• Work required:
All lines of the material that contain "close" must be copied out.

• Provided entries:
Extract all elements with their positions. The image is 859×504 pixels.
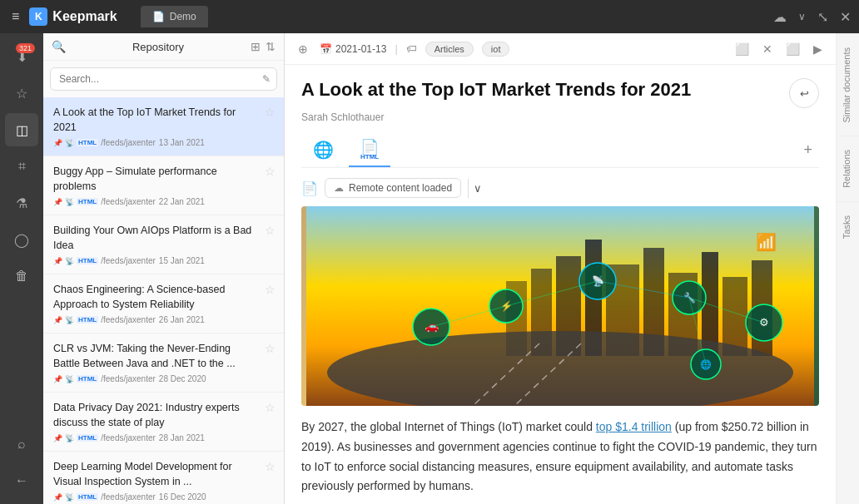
article-list-header: 🔍 Repository ⊞ ⇅ [43,33,284,61]
star-button[interactable]: ☆ [265,165,276,178]
tab-html[interactable]: 📄 HTML [349,133,390,167]
articles-tag[interactable]: Articles [425,42,474,57]
share-button[interactable]: ↩ [789,78,819,108]
article-item[interactable]: Data Privacy Day 2021: Industry experts … [43,393,284,452]
html-tag-icon: HTML [77,375,98,383]
cloud-upload-icon[interactable]: ☁ [773,9,787,25]
sort-icon[interactable]: ⇅ [266,40,276,53]
pin-icon: 📌 [53,316,62,324]
demo-tab[interactable]: 📄 Demo [141,6,208,27]
article-body: By 2027, the global Internet of Things (… [301,418,819,497]
expand-icon[interactable]: ⤡ [817,9,828,25]
view-mode-icon[interactable]: ⬜ [732,39,752,59]
pin-icon: 📌 [53,434,62,442]
article-main-title: A Look at the Top IoT Market Trends for … [301,78,779,102]
article-item-meta: 📌 📡 HTML /feeds/jaxenter 22 Jan 2021 [53,197,274,206]
grid-view-icon[interactable]: ⊞ [251,40,261,53]
similar-documents-panel[interactable]: Similar documents [837,33,859,136]
star-button[interactable]: ☆ [265,401,276,414]
article-item[interactable]: Chaos Engineering: A Science-based Appro… [43,274,284,334]
article-item-title: CLR vs JVM: Taking the Never-Ending Batt… [53,342,274,371]
titlebar-actions: ☁ ∨ ⤡ ✕ [773,9,851,25]
html-tag-icon: HTML [77,493,98,501]
article-item[interactable]: CLR vs JVM: Taking the Never-Ending Batt… [43,334,284,393]
sidebar-item-starred[interactable]: ☆ [5,77,38,110]
close-icon[interactable]: ✕ [840,9,851,25]
article-item-meta: 📌 📡 HTML /feeds/jaxenter 26 Jan 2021 [53,315,274,324]
article-item[interactable]: A Look at the Top IoT Market Trends for … [43,97,284,156]
date-value: 2021-01-13 [335,43,386,55]
edit-icon[interactable]: ✎ [262,73,271,85]
rss-icon: 📡 [65,434,74,442]
tag-separator-icon: | [395,42,397,55]
sidebar-item-filter[interactable]: ⚗ [5,186,38,220]
article-content: A Look at the Top IoT Market Trends for … [285,65,836,504]
svg-text:📡: 📡 [592,274,604,287]
tag-label-icon: 🏷 [406,42,417,55]
article-item-meta: 📌 📡 HTML /feeds/jaxenter 15 Jan 2021 [53,256,274,265]
sidebar-item-trash[interactable]: 🗑 [5,259,38,293]
html-tag-icon: HTML [77,316,98,324]
article-item-meta: 📌 📡 HTML /feeds/jaxenter 28 Dec 2020 [53,374,274,383]
article-item[interactable]: Building Your Own AIOps Platform is a Ba… [43,215,284,274]
sidebar-item-tag[interactable]: ⌗ [5,150,38,183]
article-item-meta: 📌 📡 HTML /feeds/jaxenter 13 Jan 2021 [53,138,274,147]
rss-icon: 📡 [65,493,74,502]
pin-icon: 📌 [53,257,62,265]
main-layout: ⬇ 321 ☆ ◫ ⌗ ⚗ ◯ 🗑 ⌕ ← 🔍 Rep [0,33,859,504]
tasks-panel[interactable]: Tasks [837,201,859,252]
search-icon: ⌕ [17,437,26,452]
search-bar: ✎ [50,67,277,91]
tab-web[interactable]: 🌐 [301,135,345,166]
remote-content-chevron[interactable]: ∨ [468,179,487,198]
sidebar-item-back[interactable]: ← [5,464,38,497]
search-small-icon[interactable]: 🔍 [52,40,66,53]
star-button[interactable]: ☆ [265,283,276,296]
date-field: 📅 2021-01-13 [320,43,386,55]
play-icon[interactable]: ▶ [810,39,826,59]
article-item-title: A Look at the Top IoT Market Trends for … [53,106,274,135]
article-date: 28 Jan 2021 [159,433,205,442]
star-button[interactable]: ☆ [265,460,276,473]
remote-content-button[interactable]: ☁ Remote content loaded [325,178,461,198]
star-button[interactable]: ☆ [265,224,276,237]
article-date: 13 Jan 2021 [159,138,205,147]
html-file-icon: 📄 HTML [360,138,379,161]
article-link[interactable]: top $1.4 trillion [596,420,672,433]
sidebar-item-person[interactable]: ◯ [5,223,38,256]
add-tab-button[interactable]: + [797,141,819,159]
article-item[interactable]: Deep Learning Model Development for Visu… [43,452,284,504]
article-title-area: A Look at the Top IoT Market Trends for … [301,78,819,108]
article-list: 🔍 Repository ⊞ ⇅ ✎ A Look at the Top IoT… [43,33,285,504]
pin-icon: 📌 [53,493,62,502]
sidebar-item-inbox[interactable]: ⬇ 321 [5,40,38,73]
close-article-icon[interactable]: ✕ [759,39,776,59]
iot-city-svg: 🚗 ⚡ 📡 🔧 ⚙ 🌐 [301,206,819,406]
add-location-icon[interactable]: ⊕ [295,39,311,59]
relations-panel[interactable]: Relations [837,136,859,201]
iot-tag[interactable]: iot [482,42,510,57]
pin-icon: 📌 [53,375,62,383]
chevron-down-icon[interactable]: ∨ [798,11,806,22]
feed-name: /feeds/jaxenter [101,433,156,442]
article-item[interactable]: Buggy App – Simulate performance problem… [43,156,284,215]
star-button[interactable]: ☆ [265,342,276,355]
menu-icon[interactable]: ≡ [8,6,22,27]
sidebar-item-folder[interactable]: ◫ [5,113,38,146]
titlebar: ≡ K Keepmark 📄 Demo ☁ ∨ ⤡ ✕ [0,0,859,33]
pdf-icon: 📄 [301,180,318,196]
expand-article-icon[interactable]: ⬜ [782,39,803,59]
article-date: 28 Dec 2020 [159,374,206,383]
app-name: Keepmark [52,9,117,24]
feed-name: /feeds/jaxenter [101,492,156,502]
article-author: Sarah Schlothauer [301,111,819,123]
html-tag-icon: HTML [77,139,98,146]
sidebar-item-search[interactable]: ⌕ [5,427,38,461]
article-date: 15 Jan 2021 [159,256,205,265]
feed-name: /feeds/jaxenter [101,197,156,206]
world-icon: 🌐 [313,140,334,160]
feed-name: /feeds/jaxenter [101,256,156,265]
star-button[interactable]: ☆ [265,106,276,119]
search-input[interactable] [50,67,277,91]
back-icon: ← [15,473,28,488]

• Task output:
close-icon[interactable]: ✕ [840,9,851,25]
close-article-icon[interactable]: ✕ [759,39,776,59]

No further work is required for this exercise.